Segment Start: MATERIAL FOR THIS TASK

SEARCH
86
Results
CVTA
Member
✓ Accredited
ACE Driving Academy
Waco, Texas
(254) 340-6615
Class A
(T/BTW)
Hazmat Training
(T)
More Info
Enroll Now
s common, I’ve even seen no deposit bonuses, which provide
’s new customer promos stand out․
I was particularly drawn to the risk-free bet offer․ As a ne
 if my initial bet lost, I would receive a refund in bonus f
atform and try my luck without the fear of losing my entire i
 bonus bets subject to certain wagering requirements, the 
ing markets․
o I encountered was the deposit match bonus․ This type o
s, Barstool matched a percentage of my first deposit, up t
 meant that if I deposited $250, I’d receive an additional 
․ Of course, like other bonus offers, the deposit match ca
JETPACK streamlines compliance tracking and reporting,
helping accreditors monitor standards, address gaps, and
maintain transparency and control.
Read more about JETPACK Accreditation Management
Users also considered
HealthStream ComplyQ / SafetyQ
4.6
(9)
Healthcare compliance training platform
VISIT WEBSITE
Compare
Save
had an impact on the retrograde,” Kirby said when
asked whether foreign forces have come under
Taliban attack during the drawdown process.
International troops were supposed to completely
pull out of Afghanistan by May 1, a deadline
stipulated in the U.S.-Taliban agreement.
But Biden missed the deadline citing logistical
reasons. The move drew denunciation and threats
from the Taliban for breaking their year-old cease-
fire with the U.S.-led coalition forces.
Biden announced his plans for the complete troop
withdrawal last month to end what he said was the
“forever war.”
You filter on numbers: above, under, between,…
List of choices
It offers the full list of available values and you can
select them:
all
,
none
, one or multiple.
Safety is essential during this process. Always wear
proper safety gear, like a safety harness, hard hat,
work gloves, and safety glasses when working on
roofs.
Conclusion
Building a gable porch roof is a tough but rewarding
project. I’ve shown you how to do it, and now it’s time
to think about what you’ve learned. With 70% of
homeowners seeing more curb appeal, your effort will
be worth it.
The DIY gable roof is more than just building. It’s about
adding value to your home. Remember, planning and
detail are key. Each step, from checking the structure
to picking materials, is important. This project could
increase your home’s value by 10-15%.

Segment End: MATERIAL FOR THIS TASK

# EXERCISE DESCRIPTION
Set down only the lines above that fall between the line holding "maintain transparency and control." and the line holding "stipulated in the U.S.-Taliban agreement.", inclusive, keeping each exact.

# ANSWER SECTION
maintain transparency and control.
Read more about JETPACK Accreditation Management
Users also considered
HealthStream ComplyQ / SafetyQ
4.6
(9)
Healthcare compliance training platform
VISIT WEBSITE
Compare
Save
had an impact on the retrograde,” Kirby said when
asked whether foreign forces have come under
Taliban attack during the drawdown process.
International troops were supposed to completely
pull out of Afghanistan by May 1, a deadline
stipulated in the U.S.-Taliban agreement.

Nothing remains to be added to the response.